**Work order:**
Return the entries below word for word. No picture belongs in the copy.

(Stored items from a collection)

-- -- --

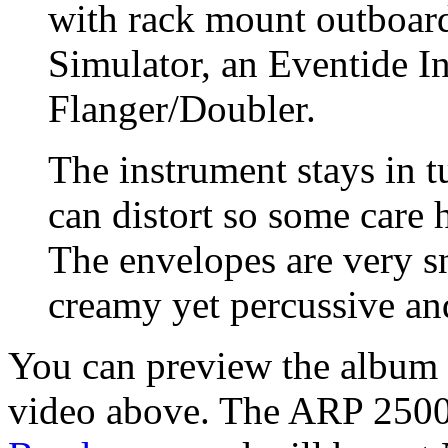
with rack mount outboar
Simulator, an Eventide I
Flanger/Doubler.
The instrument stays in tu
can distort so some care 
The envelopes are very s
creamy yet percussive an
You can preview the album w
video above. The ARP 2500 i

-- -- --

**Exercise response:**
with rack mount outboar
Simulator, an Eventide I
Flanger/Doubler.
The instrument stays in tu
can distort so some care 
The envelopes are very s
creamy yet percussive an
You can preview the album w
video above. The ARP 2500 i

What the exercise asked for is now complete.